==== Materials provided ====

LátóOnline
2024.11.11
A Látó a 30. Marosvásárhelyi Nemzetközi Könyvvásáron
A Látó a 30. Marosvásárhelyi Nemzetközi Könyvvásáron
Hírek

====

#### Work required
Give back the whole listing above. Keep every character the same.

#### Written answer
LátóOnline
2024.11.11
A Látó a 30. Marosvásárhelyi Nemzetközi Könyvvásáron
A Látó a 30. Marosvásárhelyi Nemzetközi Könyvvásáron
Hírek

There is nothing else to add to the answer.